MY SCREENWRITING PROCESS

In the middle of writing a screenplay, thought I'd share my process.
  1. Journaling
    With each screenplay I write, I try to jot all my thoughts into a journal reserved specifically for that story. Nothing fancy or intricate, just something I can think out loud onto and go back and search for good bits later. It helps me get to know my characters and really explore theme. If I'm not in the mood to work on a draft of the screenplay, I'll pull up a prompt or a scene breakdown and just see where it takes me.
  2. Scene Placement
    This is like the first step beyond maybe constructing my characters, because this is the template from which the story grows. I start with figuring out the Opening, Plot Points 1 & 2, and the Ending. Then I fill in the spaces around those ideas. What leads up to them and what needs to happen in order to get there. Then I lay the cards out on the floor and arrange them till it becomes a fluid, coherent story from start to finish. Of course this isn't concrete, but it's a great place to start.
  3. More Journaling
    For when I get ideas on the go, and I just want to jot something down to add in later, or explore in-depth later. I just use my Notes app, which is great for writing. Sometimes I'll just think of a good line or visual or something. It's way more convenient than bringing out a journal, and designating a spot for random notes. This way I can go back through it when I'm stuck and find something to pull out of here and implement into my screenplay.

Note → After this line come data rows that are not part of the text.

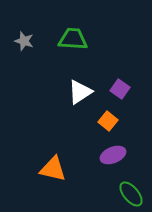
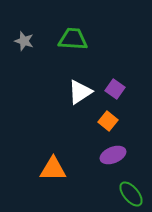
purple square: moved 5 px left
orange triangle: rotated 12 degrees counterclockwise
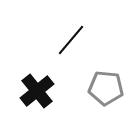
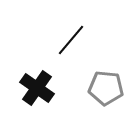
black cross: moved 3 px up; rotated 16 degrees counterclockwise
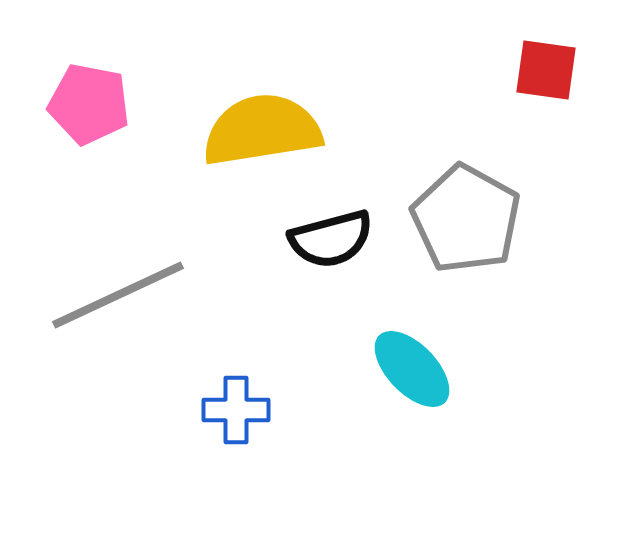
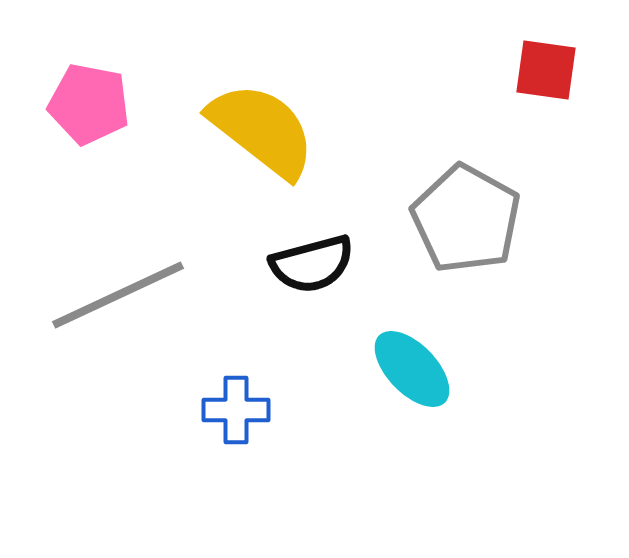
yellow semicircle: rotated 47 degrees clockwise
black semicircle: moved 19 px left, 25 px down
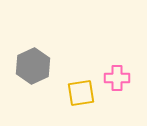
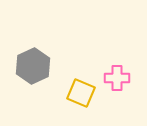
yellow square: rotated 32 degrees clockwise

  4. Construction of Events
    For elaborate conflicts with multiple storylines working for and against one another, you have to know when to plant certain information in its respective sequence in order for it to have the impact later on. This requires a lot of mixing and matching, experimenting with different factors and outcomes and eventually it becomes clear to you. Because of this, I can patch up any plot holes that might arise, or clear up any questions where loose ends may have been left untied.
  5. Narrative Synopsis
    Scene by scene breakdown of what basically happens in each scene. I end up reading over this so many times it's easier to visualize the next step as you're writing. What's going to happen or what needs to happen. What hints or foreshadowing I can throw in and have it appear later.
  6. First Draft
    I wrote this for my Creative Writing class, it's a good template and I got helpful feedback on it. It's nice to have something physical where I can write down what I want to do with a scene to really flesh it out.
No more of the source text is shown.